Python | Pandas Dataframe.duplicated ()

Counters | File handling | Python Methods and Functions

An important part of data analysis is analyzing duplicate values ​​ and removing them. The Pandas duplicated() method helps to analyze only duplicate values. It returns a logical series that is True for unique elements only.

Syntax :

 DataFrame.duplicated (subset = None, keep = 'first') 

Options:

subset: Takes a column or list of column label. It's default value is none. After passing columns, it will consider them only for duplicates.
keep: Controls how to consider duplicate value. It has only three distinct value and default is 'first'.
- & gt;  If 'first', it considers first value as unique and rest of the same values ​​as duplicate.
- & gt;  If 'last', it considers last value as unique and rest of the same values ​​as duplicate.
- & gt;  If False, it consider all of the same values ​​as duplicates.

To download the CSV file you are using, click here.

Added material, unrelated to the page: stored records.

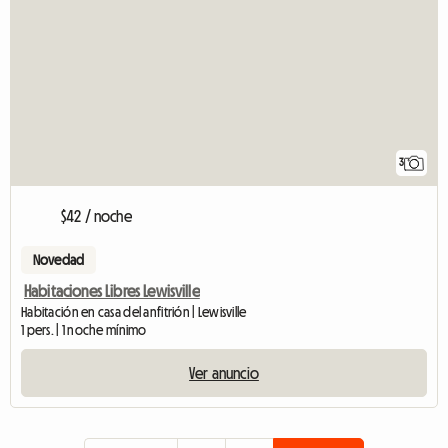
3
$42 / noche
Novedad
Habitaciones Libres Lewisville
Habitación en casa del anfitrión | Lewisville
1 pers. | 1 noche mínimo
Ver anuncio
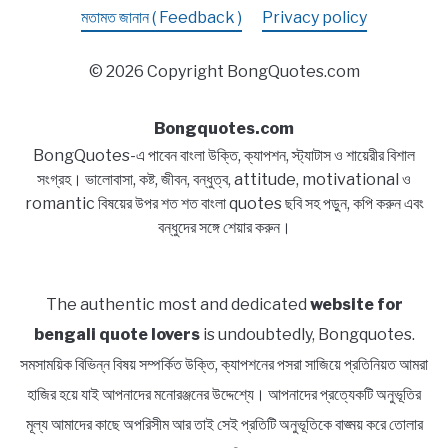
মতামত জানান ( Feedback )
Privacy policy
© 2026 Copyright BongQuotes.com
Bongquotes.com
BongQuotes-এ পাবেন বাংলা উক্তি, ক্যাপশন, স্ট্যাটাস ও শায়েরীর বিশাল
সংগ্রহ। ভালোবাসা, কষ্ট, জীবন, বন্ধুত্ব, attitude, motivational ও
romantic বিষয়ের উপর শত শত বাংলা quotes ছবি সহ পড়ুন, কপি করুন এবং
বন্ধুদের সঙ্গে শেয়ার করুন।
The authentic most and dedicated
website for
bengali quote lovers
is undoubtedly, Bongquotes.
সমসাময়িক বিভিন্ন বিষয় সম্পর্কিত উক্তি, ক্যাপশনের পসরা সাজিয়ে প্রতিনিয়ত আমরা
হাজির হয়ে যাই আপনাদের মনোরঞ্জনের উদ্দেশ্যে। আপনাদের প্রত্যেকটি অনুভূতির
মূল্য আমাদের কাছে অপরিসীম আর তাই সেই প্রতিটি অনুভূতিকে বাঙ্ময় করে তোলার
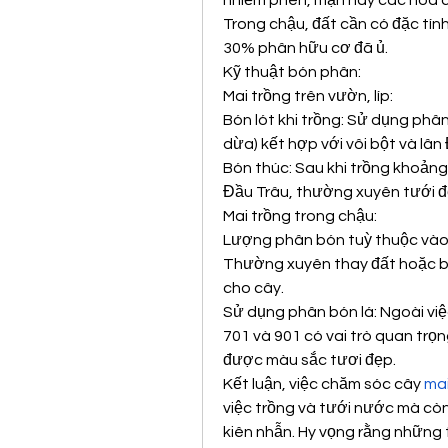
nhiễm phèn, mặn hay các hóa c
Trong chậu, đất cần có đặc tín
30% phân hữu cơ đã ủ.
Kỹ thuật bón phân:
Mai trồng trên vườn, líp:
Bón lót khi trồng: Sử dụng phân
dừa) kết hợp với vôi bột và lân
Bón thúc: Sau khi trồng khoản
Đầu Trâu, thường xuyên tưới để
Mai trồng trong chậu:
Lượng phân bón tuỳ thuộc vào k
Thường xuyên thay đất hoặc bổ
cho cây.
Sử dụng phân bón lá: Ngoài việ
701 và 901 có vai trò quan trọng
được màu sắc tươi đẹp.
Kết luận, việc chăm sóc cây 
mai
việc trồng và tưới nước mà còn 
kiên nhẫn. Hy vọng rằng những 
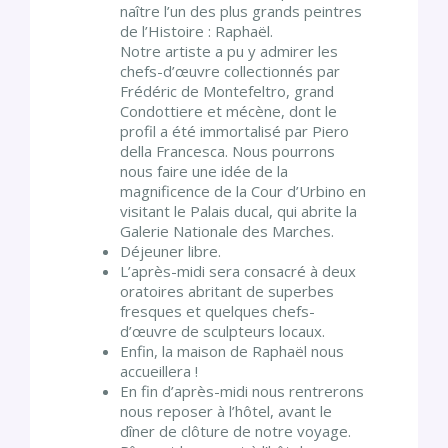
naître l’un des plus grands peintres
de l’Histoire : Raphaël.
Notre artiste a pu y admirer les
chefs-d’œuvre collectionnés par
Frédéric de Montefeltro, grand
Condottiere et mécène, dont le
profil a été immortalisé par Piero
della Francesca.
Nous pourrons
nous faire une idée de la
magnificence de la Cour d’Urbino en
visitant le Palais ducal, qui abrite la
Galerie Nationale des Marches.
Déjeuner libre.
L’après-midi sera consacré à deux
oratoires abritant de superbes
fresques et quelques chefs-
d’œuvre de sculpteurs locaux.
Enfin, la maison de Raphaël nous
accueillera !
En fin d’après-midi nous rentrerons
nous reposer à l’hôtel, avant le
dîner de clôture de notre voyage.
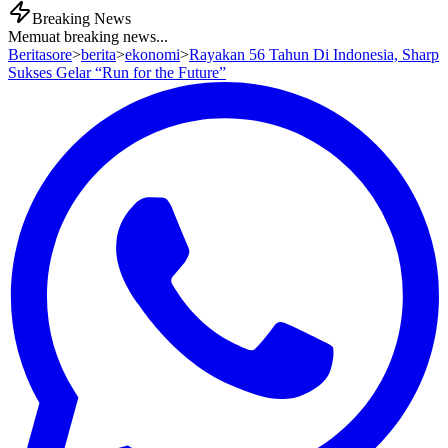
Breaking News
Memuat breaking news...
Beritasore
>
berita
>
ekonomi
>
Rayakan 56 Tahun Di Indonesia, Sharp
Sukses Gelar “Run for the Future”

Example # 1: Returning Boolean

In the following example boolean streak is returned based on duplicate values ​​in the Name column.

# import pandas package

import pandas as pd

 
# create data frame from CSV file

data = pd.read_csv ( "employees.csv" )

 
# sort by name

data.sort_values ​​( " First Name " , inplace = True )

 
# create bool series

bool_series = data [ "First Name " ]. Duplicated ()

  
# displaying data
data.head ()

 
# Display data
data [bool_series]

Output:
As shown in the output image since the keep parameter was a value on the mind by default, that is, "first", therefore whenever a name is encountered, the first is considered "Unique" and "res Duplicate".

Example # 2: removing duplicates
In this example, the keep parameter is set to False, so only unique values ​​are accepted, and duplicate values ​​are removed from the data.

# pandas package import

import pandas as pd

 
# create data frame from CSV file

data = pd.read_csv ( " employees.csv " )

  
# sort by name

data.sort_values ​​( " First Name " , inplace = True )

 
# create series bool

bool_series = data [ "First Name" ]. duplicated (keep = False )

 
# bool series
bool_series

 
# pass a NOT bool series to view only unique values ​​

data < / code> = data [~ bool_series]

 
# data display
data.info ()
data

Output:
Since the duplicated () method returns False for Duplicates, a NOT series is accepted to see the unique value in the data frame.